→ GOAL OF THE EXERCISE:
The answer is to be an exact copy of the lines below running from the line with "Fahrzeuglängen+Überstände" down to the line with "nější dny. Sukýnka a dlouhý rukáv", both ends included, and nothing more.
━━━ DATA FOR THIS EXERCISE ━━━
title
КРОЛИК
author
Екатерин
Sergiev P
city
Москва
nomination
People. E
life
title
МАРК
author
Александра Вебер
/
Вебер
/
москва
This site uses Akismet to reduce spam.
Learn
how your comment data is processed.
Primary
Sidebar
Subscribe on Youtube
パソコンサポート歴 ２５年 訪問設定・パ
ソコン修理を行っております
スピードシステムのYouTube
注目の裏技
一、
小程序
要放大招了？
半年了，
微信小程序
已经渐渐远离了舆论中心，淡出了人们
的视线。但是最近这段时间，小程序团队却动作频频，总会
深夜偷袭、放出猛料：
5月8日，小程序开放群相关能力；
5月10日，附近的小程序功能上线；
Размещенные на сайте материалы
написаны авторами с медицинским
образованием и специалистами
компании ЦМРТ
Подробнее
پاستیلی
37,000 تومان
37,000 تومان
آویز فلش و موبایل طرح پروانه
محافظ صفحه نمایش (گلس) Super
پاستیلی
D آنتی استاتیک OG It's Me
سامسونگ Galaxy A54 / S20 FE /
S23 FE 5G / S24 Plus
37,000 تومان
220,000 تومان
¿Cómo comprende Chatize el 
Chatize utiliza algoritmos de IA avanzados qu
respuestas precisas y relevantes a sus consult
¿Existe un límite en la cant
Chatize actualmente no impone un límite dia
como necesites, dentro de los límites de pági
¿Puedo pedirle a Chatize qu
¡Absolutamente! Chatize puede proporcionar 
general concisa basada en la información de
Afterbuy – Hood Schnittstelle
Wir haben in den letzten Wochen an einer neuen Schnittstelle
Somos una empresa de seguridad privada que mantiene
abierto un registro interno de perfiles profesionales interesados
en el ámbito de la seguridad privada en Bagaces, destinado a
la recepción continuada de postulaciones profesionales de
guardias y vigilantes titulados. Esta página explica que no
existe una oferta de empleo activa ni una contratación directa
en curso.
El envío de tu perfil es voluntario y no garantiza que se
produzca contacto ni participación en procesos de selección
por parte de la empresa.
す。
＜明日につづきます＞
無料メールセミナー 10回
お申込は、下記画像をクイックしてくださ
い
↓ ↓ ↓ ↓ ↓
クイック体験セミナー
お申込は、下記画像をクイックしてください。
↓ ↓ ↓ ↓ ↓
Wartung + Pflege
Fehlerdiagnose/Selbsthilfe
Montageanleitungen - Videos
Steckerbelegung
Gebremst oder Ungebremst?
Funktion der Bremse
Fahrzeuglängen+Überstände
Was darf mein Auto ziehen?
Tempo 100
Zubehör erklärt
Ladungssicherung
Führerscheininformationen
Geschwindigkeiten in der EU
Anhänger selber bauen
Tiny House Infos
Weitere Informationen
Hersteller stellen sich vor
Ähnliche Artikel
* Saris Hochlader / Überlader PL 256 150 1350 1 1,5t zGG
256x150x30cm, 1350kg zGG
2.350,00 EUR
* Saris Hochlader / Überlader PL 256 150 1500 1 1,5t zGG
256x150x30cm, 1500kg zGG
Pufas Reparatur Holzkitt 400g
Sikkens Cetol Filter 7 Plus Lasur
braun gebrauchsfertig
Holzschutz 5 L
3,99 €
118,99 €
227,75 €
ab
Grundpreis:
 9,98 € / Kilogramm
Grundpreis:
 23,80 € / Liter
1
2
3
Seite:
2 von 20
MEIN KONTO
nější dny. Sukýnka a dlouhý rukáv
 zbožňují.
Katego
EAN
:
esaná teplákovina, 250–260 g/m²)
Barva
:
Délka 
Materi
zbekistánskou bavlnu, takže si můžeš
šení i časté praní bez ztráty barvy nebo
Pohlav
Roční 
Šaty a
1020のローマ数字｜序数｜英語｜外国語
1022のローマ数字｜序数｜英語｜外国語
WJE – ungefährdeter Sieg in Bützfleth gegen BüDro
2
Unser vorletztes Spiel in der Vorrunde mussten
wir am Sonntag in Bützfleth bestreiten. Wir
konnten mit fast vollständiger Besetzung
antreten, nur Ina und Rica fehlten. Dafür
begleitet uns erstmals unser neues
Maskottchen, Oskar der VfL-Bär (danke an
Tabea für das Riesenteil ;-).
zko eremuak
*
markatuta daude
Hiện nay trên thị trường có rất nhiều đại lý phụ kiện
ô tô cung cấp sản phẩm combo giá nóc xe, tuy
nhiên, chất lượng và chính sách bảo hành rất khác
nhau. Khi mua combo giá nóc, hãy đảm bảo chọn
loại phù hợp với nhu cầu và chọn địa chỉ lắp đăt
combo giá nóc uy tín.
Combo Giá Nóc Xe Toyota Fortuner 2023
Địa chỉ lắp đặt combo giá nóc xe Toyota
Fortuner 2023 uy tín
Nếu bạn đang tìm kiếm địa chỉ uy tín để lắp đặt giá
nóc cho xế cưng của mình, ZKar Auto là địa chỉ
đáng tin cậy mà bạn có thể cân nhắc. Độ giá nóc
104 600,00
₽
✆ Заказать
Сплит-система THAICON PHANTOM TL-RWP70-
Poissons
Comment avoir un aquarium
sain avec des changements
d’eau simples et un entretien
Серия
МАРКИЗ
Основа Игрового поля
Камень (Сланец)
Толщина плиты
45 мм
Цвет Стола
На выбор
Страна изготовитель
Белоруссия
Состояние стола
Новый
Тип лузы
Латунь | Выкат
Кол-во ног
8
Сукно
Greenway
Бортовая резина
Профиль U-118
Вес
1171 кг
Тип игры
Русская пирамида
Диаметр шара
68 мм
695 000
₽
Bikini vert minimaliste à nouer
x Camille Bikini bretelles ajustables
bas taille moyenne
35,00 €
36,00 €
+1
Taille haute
━━━
→ TASK RESULT:
Fahrzeuglängen+Überstände
Was darf mein Auto ziehen?
Tempo 100
Zubehör erklärt
Ladungssicherung
Führerscheininformationen
Geschwindigkeiten in der EU
Anhänger selber bauen
Tiny House Infos
Weitere Informationen
Hersteller stellen sich vor
Ähnliche Artikel
* Saris Hochlader / Überlader PL 256 150 1350 1 1,5t zGG
256x150x30cm, 1350kg zGG
2.350,00 EUR
* Saris Hochlader / Überlader PL 256 150 1500 1 1,5t zGG
256x150x30cm, 1500kg zGG
Pufas Reparatur Holzkitt 400g
Sikkens Cetol Filter 7 Plus Lasur
braun gebrauchsfertig
Holzschutz 5 L
3,99 €
118,99 €
227,75 €
ab
Grundpreis:
 9,98 € / Kilogramm
Grundpreis:
 23,80 € / Liter
1
2
3
Seite:
2 von 20
MEIN KONTO
nější dny. Sukýnka a dlouhý rukáv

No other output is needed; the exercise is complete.